Vogelsang still remembers the food she and her family would eat during this period.

“We ate a lot of bologna in many different forms because we thought it was really good,” she said. “In fact, the butcher asked us once if that was all we ate.”

Today, Vogelsang says she cannot eat bologna because it just doesn’t taste the same as it did back then. Growing up, her dad also made soup.

“My dad would make us a soup that he made up called ‘Mock Turtle Soup’ that consisted of lots of milk and a bit of tomatoes,” she said. “We would get milk and cheese from the city each month for the entire family, so he was able to use what we had to make it.”

Her mom would do laundry in the tub with a scrub board. She would hang long johns out on the line. In the winter, the wind came through and froze them stiff.

Vogelsang did not complete high school.

“I went to the first year of high school and there was one week left, and when I came home from class, my dad told me that I couldn’t go back to school because my mother was ill and she needed my help with the children,” she said.

Eventually, her mother started feeling better, so Vogelsang began working in a local laundry facility as a hand-presser before deciding to join the WAAC.

“I stayed home for a while, and after she was feeling better, I figured it was OK to leave,” she said. “I would not have left if I thought she still needed me.”

Military service

After the decision to join the WAAC, she told her parents and prepared to leave her family and all that she knew to go off on her own.

“Mom and dad were not too happy about it,” she recalled. “But they never did say that they didn’t want me to go in.”

Vogelsang left for basic training at Fort Oglethorpe, Georgia, from the train station in nearby Cincinnati.

“I remember mom and dad taking me to the station,” she said. “Once I got to the train, I couldn’t see them anymore and that was it. I was on my own.”

During training, Vogelsang remembers spending much of her time on the parade grounds.

“It was a huge circle with houses all around it that were used in the Civil War, which were turned into housing,” she said. “We occasionally would get shows, or visitors to our base. In fact, one of the visitors was President Franklin Roosevelt, and we paraded for him.”

After four weeks of basic training, she worked as a military baker for seven months, and a clerk for almost a year and a half.
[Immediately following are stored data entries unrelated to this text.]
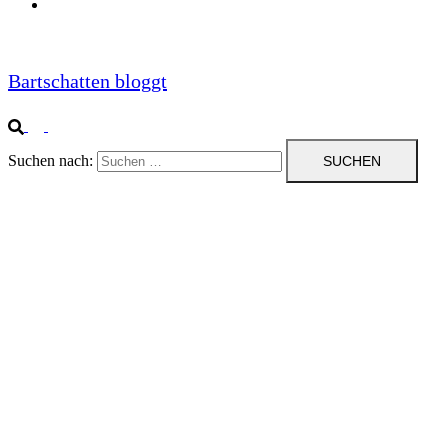
Impressum
Bartschatten bloggt
Suchen nach:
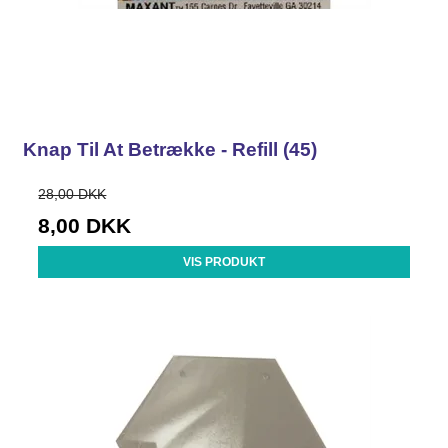
Knap Til At Betrække - Refill (45)
28,00 DKK
8,00 DKK
VIS PRODUKT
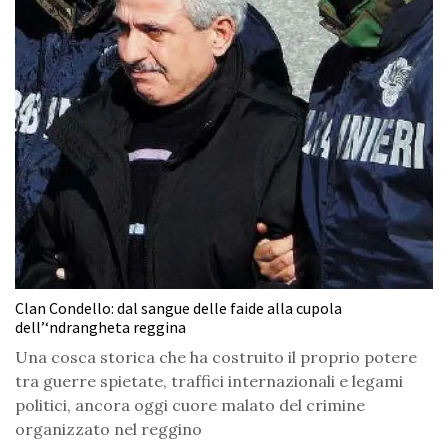
Clan Condello: dal sangue delle faide alla cupola
dell’‘ndrangheta reggina
Una cosca storica che ha costruito il proprio potere
tra guerre spietate, traffici internazionali e legami
politici, ancora oggi cuore malato del crimine
organizzato nel reggino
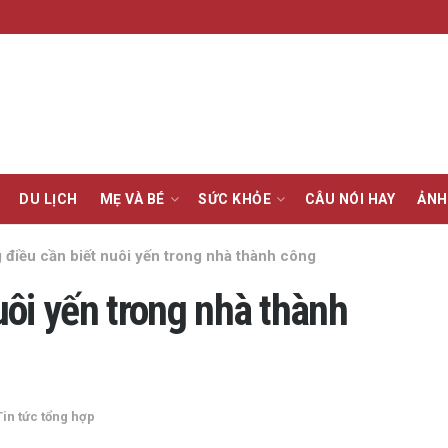
DU LỊCH
MẸ VÀ BÉ
SỨC KHỎE
CÂU NÓI HAY
ẢNH
điều cần biết nuôi yến trong nhà thành công
uôi yến trong nhà thành
Tin tức tổng hợp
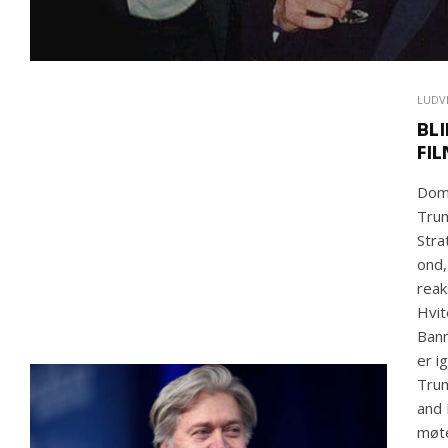
LUDV
BL
FI
Dom
Trum
Stra
ond,
reak
Hvit
Bann
er i
Trum
and 
møte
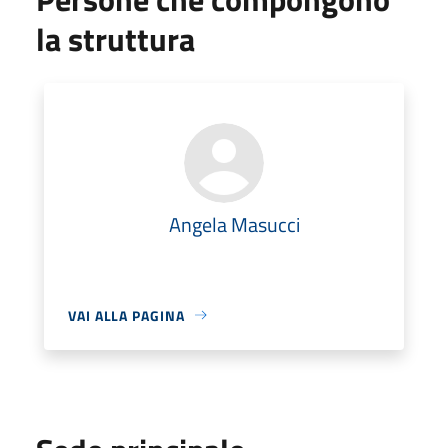
la struttura
Angela Masucci
VAI ALLA PAGINA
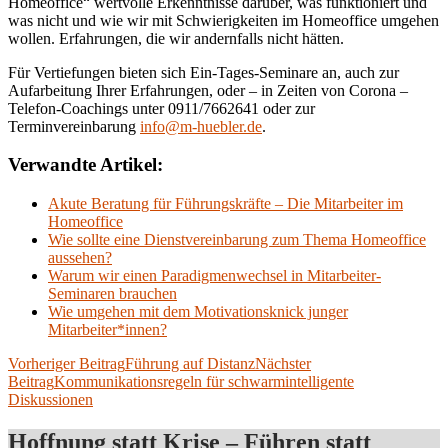
Homeoffice“ wertvolle Erkenntnisse darüber, was funktioniert und
was nicht und wie wir mit Schwierigkeiten im Homeoffice umgehen
wollen. Erfahrungen, die wir andernfalls nicht hätten.
Für Vertiefungen bieten sich Ein-Tages-Seminare an, auch zur
Aufarbeitung Ihrer Erfahrungen, oder – in Zeiten von Corona –
Telefon-Coachings unter 0911/7662641 oder zur
Terminvereinbarung
info@m-huebler.de
.
Verwandte Artikel:
Akute Beratung für Führungskräfte – Die Mitarbeiter im
Homeoffice
Wie sollte eine Dienstvereinbarung zum Thema Homeoffice
aussehen?
Warum wir einen Paradigmenwechsel in Mitarbeiter-
Seminaren brauchen
Wie umgehen mit dem Motivationsknick junger
Mitarbeiter*innen?
Beitragsnavigation
Vorheriger Beitrag
Führung auf Distanz
Nächster
Beitrag
Kommunikationsregeln für schwarmintelligente
Diskussionen
Hoffnung statt Krise – Führen statt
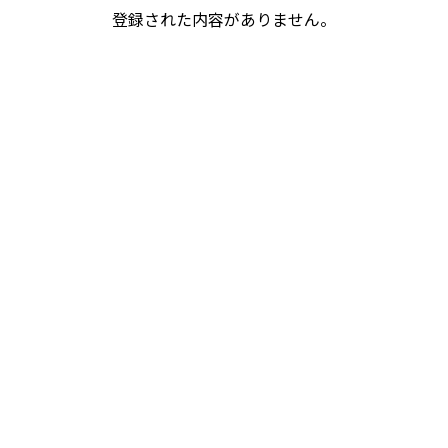
登録された内容がありません。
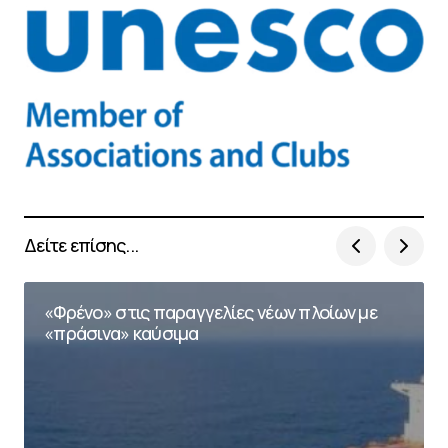
Δείτε επίσης...
«Φρένο» στις παραγγελίες νέων πλοίων με
«πράσινα» καύσιμα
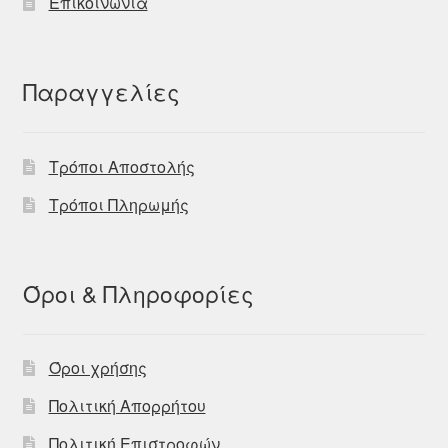
Επικοινωνία
Παραγγελίες
Τρόποι Αποστολής
Τρόποι Πληρωμής
Όροι & Πληροφορίες
Όροι χρήσης
Πολιτική Απορρήτου
Πολιτική Επιστροφών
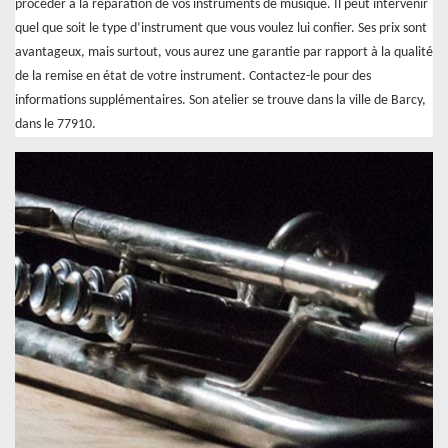
procéder à la réparation de vos instruments de musique. Il peut intervenir
quel que soit le type d’instrument que vous voulez lui confier. Ses prix sont
avantageux, mais surtout, vous aurez une garantie par rapport à la qualité
de la remise en état de votre instrument. Contactez-le pour des
informations supplémentaires. Son atelier se trouve dans la ville de Barcy,
dans le 77910.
She even had a short stint in butcher training.

“When they were trying me out as a butcher, they taught us how to use the sharp knives and which one to use on what part of the carcass,” Vogelsang recalled. “Then, two men came in from a truck outside carrying a dead lamb, and that is all I remember. I guess I passed out, because I do not remember anything else after that. Needless to say, I didn’t last very long in that job.”

During her time as a clerk, Vogelsang worked in the Fort Oglethorpe Club and was responsible for the planning and execution of base events.

Though serving during WWII, Vogelsang never deployed overseas.

“My best friend was sent overseas and I was wondering why I didn’t get sent overseas,” she said, adding that colleagues told her she was too invaluable in her position on home station.

After her time at Fort Oglethorpe, she was sent to Lubbock Army Airfield in Texas, where she was stationed for the remainder of her enlistment.

The military once put her image on a recruitment poster, she said. However, she doesn’t recall the poster ever being officially used because the war ended before it could be distributed.

Life after the war

After separating from the service, Vogelsang returned to work at the laundry facility in Fairfax.

Eventually, she married and had three children of her own.

“When she came home, and had us kids, she still cooked like she was cooking for the Army,” said Mary Henninger, her daughter. “We would always have leftovers for days because she would cook large pots of everything.”

Among her siblings, Vogelsang is one of only two still remaining. As she prepares to celebrate her centennial birthday with family, she has a tip for longevity.

“The key to reaching 100 is staying busy and keep your body moving,” she said.